As the city faces major budget cuts, the Mountain View Police Department has come up with a money-saver: The department wants to stop using its resources to conduct annual taxi cab inspections, as well as criminal background checks and fingerprinting of taxi drivers.
In response, the City Council on Tuesday appeared supportive of using something else to ensure taxi service quality: the free market.
If the council's discussion Tuesday turns into policy, it could mean a larger variety of taxi cabs parked in front of the downtown train station. Current restrictions only allow two taxi companies to pick up customers in Mountain View: Yellow Cab Company Peninsula and Checker Cab of Silicon Valley.
City Attorney Michael Martello said the restriction was a holdover from the days when cities had to promise cab companies a territory or there would be no taxi service.
Though the police department has not received any complaints about a lack of taxi service in the city, dozens of cab companies have applied to do business here over the years. Many spoke Tuesday evening, including one man who said he was using a limo to get around the regulations and was charging less than taxi service in Mountain View. Many taxi services in the phone book regularly turn away customers who call from Mountain View.
The city's taxi ordinance allows only 34 taxis in the city at a time, a restriction which caused council member Jac Siegel to ask why the free market couldn't be trusted to regulate how many taxis were needed. "Good question," said police captain Max Bosel.
"Are there any other businesses we regulate this much?" Siegel asked.
"The most comparable would be massage parlors," Bosel said.
Bosel said that under the current ordinance, taxi drivers who have been arrested for battery, for example, are not be able to work in the city, and others have been turned away for other past crimes. Under the Police Department's recommendation that would no longer be the case. However, Bosel said that cities including Milpitas and Redwood City have not had any problems as a result of such practices.
One cab company owner from southern San Mateo County, where there are few regulations on taxis, said that "what really works is taking care of customers. The bread and butter of our business is repeat customers. I think it takes care of itself."
A potential Mountain View cab operator offered to charge $2.50 a mile for service rather than the $3 currently offered. He also offered a 25 percent discount to seniors. He said he would be willing to pay a $500 franchise fee to work in Mountain View. (Mountain View currently charges a $114 franchise fee, while San Jose, for example, charges $8,500).
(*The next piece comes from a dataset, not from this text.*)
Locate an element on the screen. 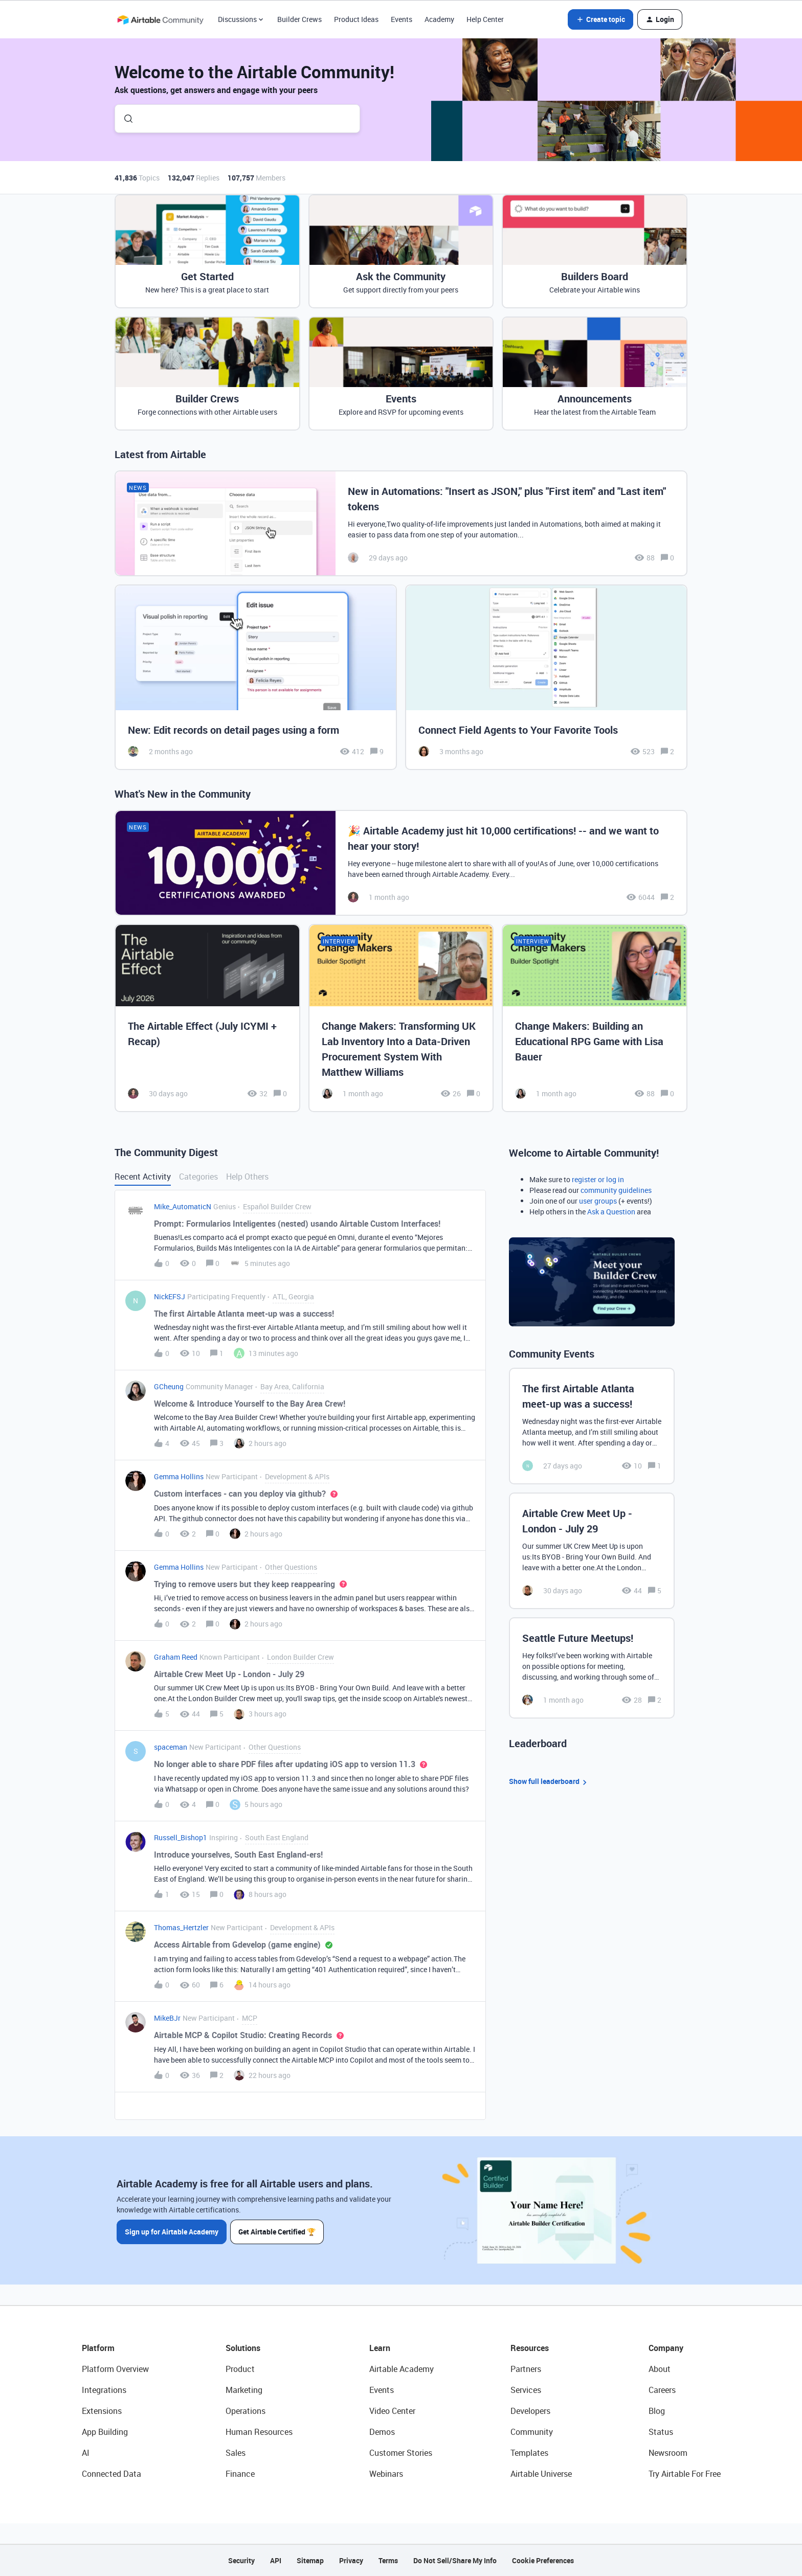 Image resolution: width=802 pixels, height=2576 pixels. Help Others is located at coordinates (247, 1176).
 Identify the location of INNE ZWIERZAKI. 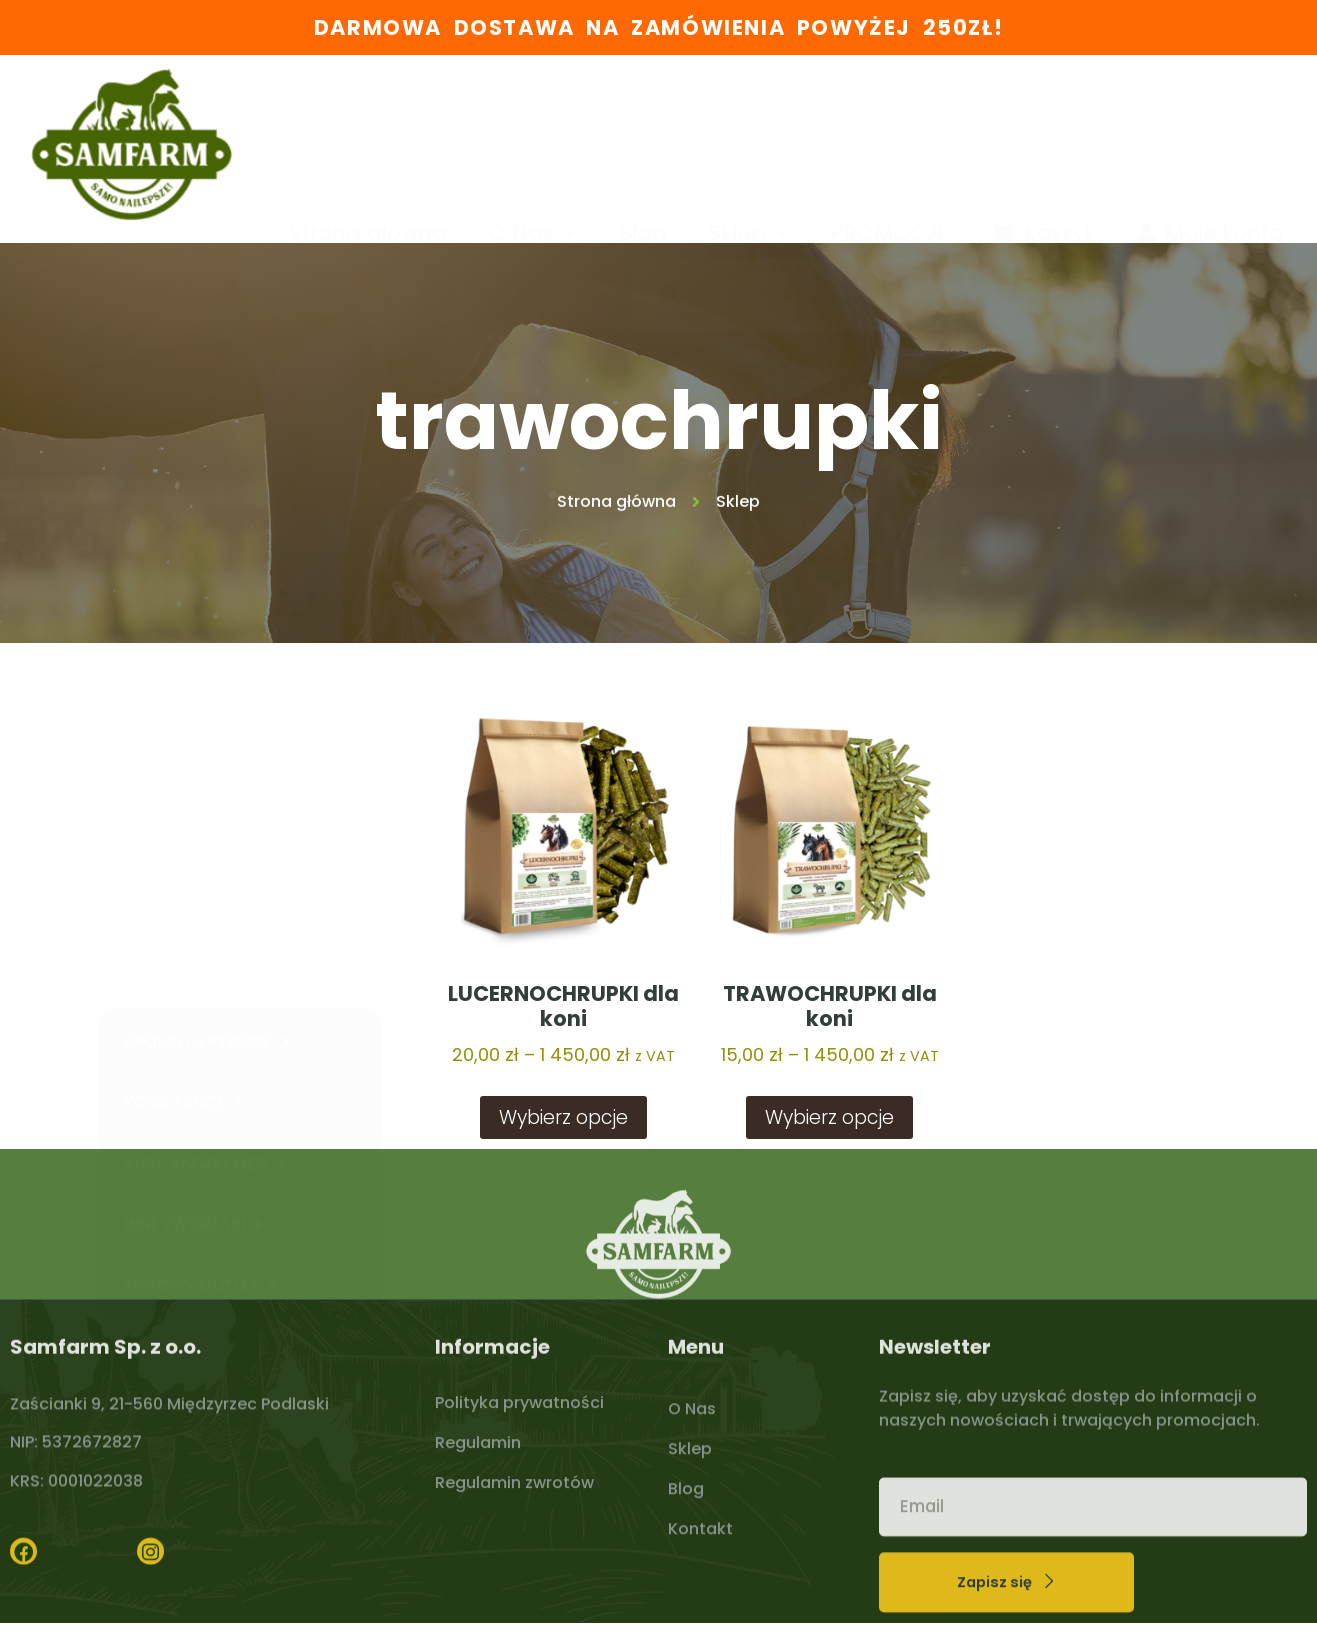 (193, 971).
Opponents to deregulation included Larry Silva, owner of Checker Cab, and a handful of taxi drivers. Silva said "deregulation" of taxis was dangerous and appears to be "bleeding" to the west side of Silicon Valley. He said he wants the city to keep requiring drug tests of drivers.
Council member Tom Means, a libertarian and economics professor at San Jose State University, asked Silva why he was using such strong language. Silva said that without some rules, taxi drivers may start to engage in fights and bidding wars for customers as they once did at San Jose airport.
"At the end of the day it doesn't make for a good cab industry," he said.
Currently, taxis that park at the Caltrain station appear to have organized a system so there are no fights over who picks up the next customer. But that may change if the city is opened up to almost any cab operator, said council member Mike Kasperzak.
"We don't have that much business as it is," said one Mountain View taxi driver.
Mayor Margaret Abe-Koga and council members Means, Siegel and John Inks supported allowing other cab companies to come into the city.
"Competition — that's the key to customer satisfaction," Inks said.
Although council member Laura Macias was absent, all those present agreed that it didn't make sense to have highly paid sworn police officers doing the various background checks and cab inspections. Abe-Koga said she wanted the city to begin regulating taxis through business license requirements instead, which could include some form of outside inspection of cabs.